Gewalt im Zug: Übergriffe durch Fahrgäste immer brutaler

Gewalt im Zug: Übergriffe durch Fahrgäste immer brutaler
ÖBB-Betriebsratschef und vida-Chef Roman Hebenstreit fordert, dass Angriffe auf Lenker und Kontrollorgane des öffentlichen Verkehrs künftig als schwere Körperverletzung geahndet werden.

Wüste Beschimpfungen, schwere Drohungen und tätliche Angriffe – die Bediensteten des öffentlichen Verkehrs (Bahn, Busse) leben offensichtlich gefährlich. „Die Übergriffe nehmen zu. Ich habe am Montag einen Rundruf in allen Eisenbahnbetrieben machen lassen. Unisono sagen die Kollegen, dass die Übergriffe steigen und brutaler werden“, sagt Roman Hebenstreit, ÖBB-Betriebsratschef und Vorsitzender der Gewerkschaft vida. „Das beginnt mit einem Auf-den-Arsch-Hauen, geht über Anspucken bis hin zu einer Watsche.“

Vor allem bei den Nachtzügen soll es bedrohlich zugehen. „Dort sagen die Kollegen, dass es an der Tagesordnung ist, dass sie bedroht und beschimpft werden, oder dass man ihnen ein Messer hinhält“, erzählt Hebenstreit. „Diese Dinge kommen mit steigender Tendenz seit 2019 vor.“ Die Vorfälle würden aber nicht österreichweit erfasst, weil keine Aufzeichnungspflicht besteht. Nur die ÖBB führen eine genaue Statistik. Die Übergriffe erfolgen in der Regel, wenn eher wenig Leute an Bord sind.

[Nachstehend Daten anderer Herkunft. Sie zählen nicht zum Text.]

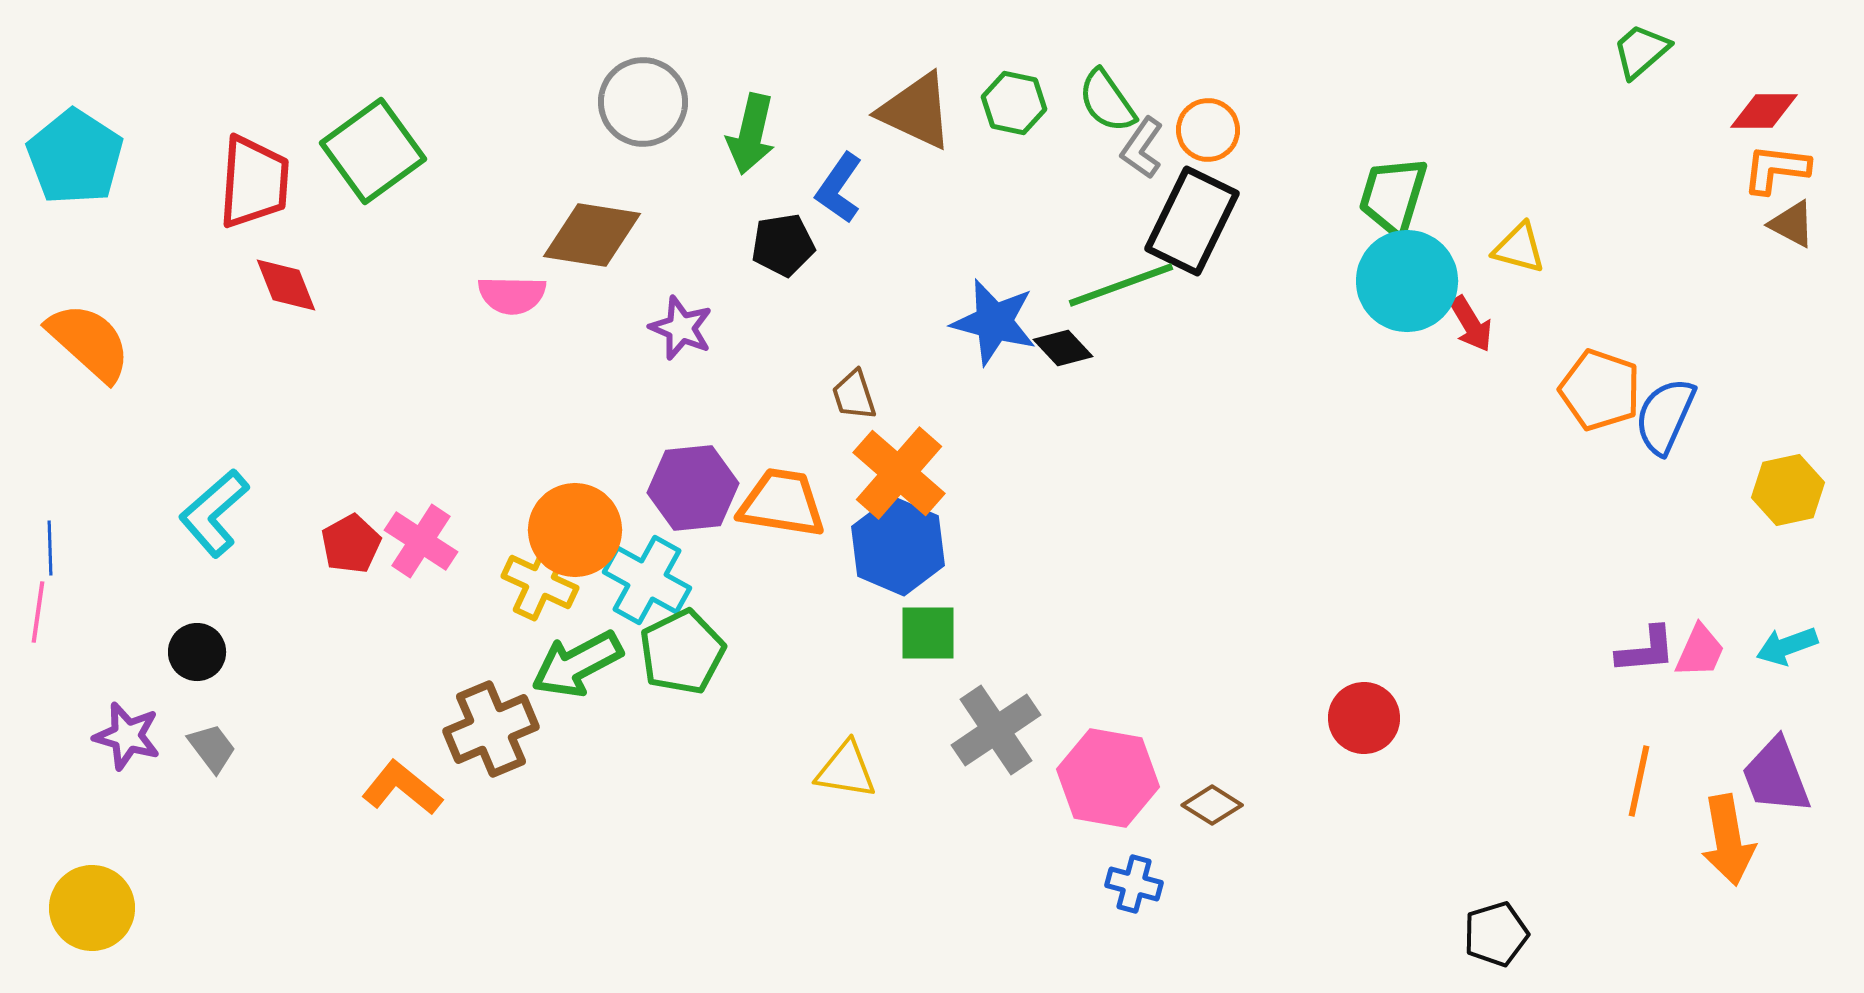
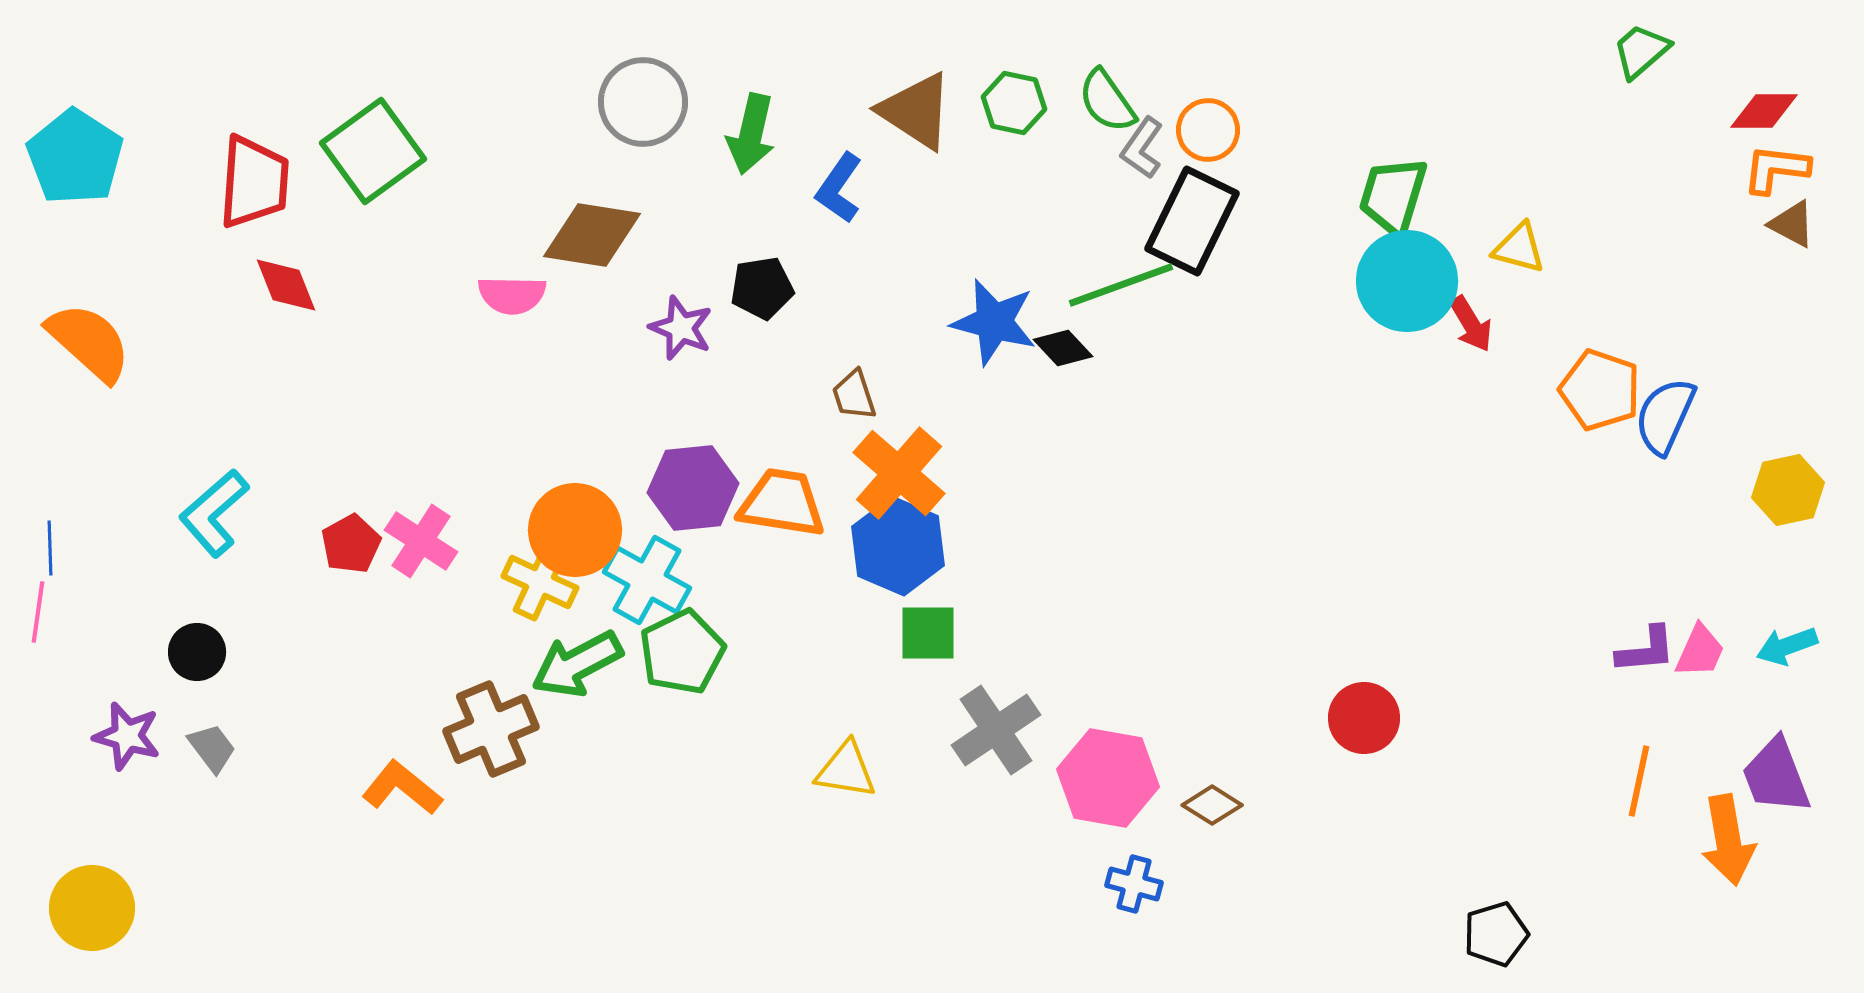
brown triangle at (916, 111): rotated 8 degrees clockwise
black pentagon at (783, 245): moved 21 px left, 43 px down
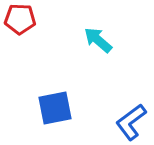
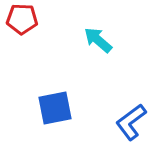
red pentagon: moved 2 px right
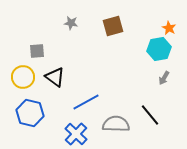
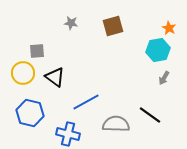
cyan hexagon: moved 1 px left, 1 px down
yellow circle: moved 4 px up
black line: rotated 15 degrees counterclockwise
blue cross: moved 8 px left; rotated 30 degrees counterclockwise
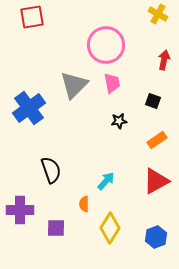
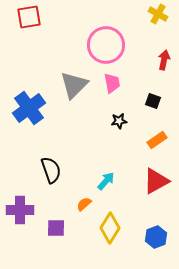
red square: moved 3 px left
orange semicircle: rotated 49 degrees clockwise
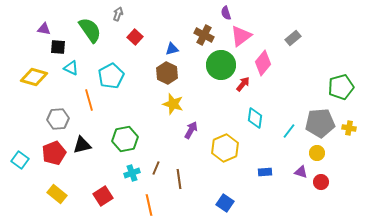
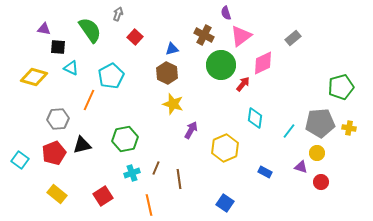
pink diamond at (263, 63): rotated 25 degrees clockwise
orange line at (89, 100): rotated 40 degrees clockwise
blue rectangle at (265, 172): rotated 32 degrees clockwise
purple triangle at (301, 172): moved 5 px up
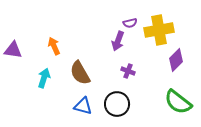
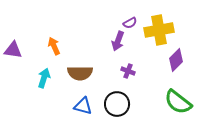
purple semicircle: rotated 16 degrees counterclockwise
brown semicircle: rotated 60 degrees counterclockwise
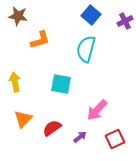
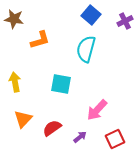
brown star: moved 4 px left, 3 px down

„Der Klassiker ist der Nachtbus, wo der Lenker mit zwei Betrunkenen unterwegs ist oder im letzten Nahverkehrszug, wo die angesoffenen Discogeher meinen, sie müssen gegenüber dem Zugbegleiter ’lustig‘ sein“, schildert der vida-Chef. Das Problem sei, dass es einen Mangel an geschulten Eisenbahnaufsichtsorganen gibt, dazu zählen u. a. Zugbegleiter.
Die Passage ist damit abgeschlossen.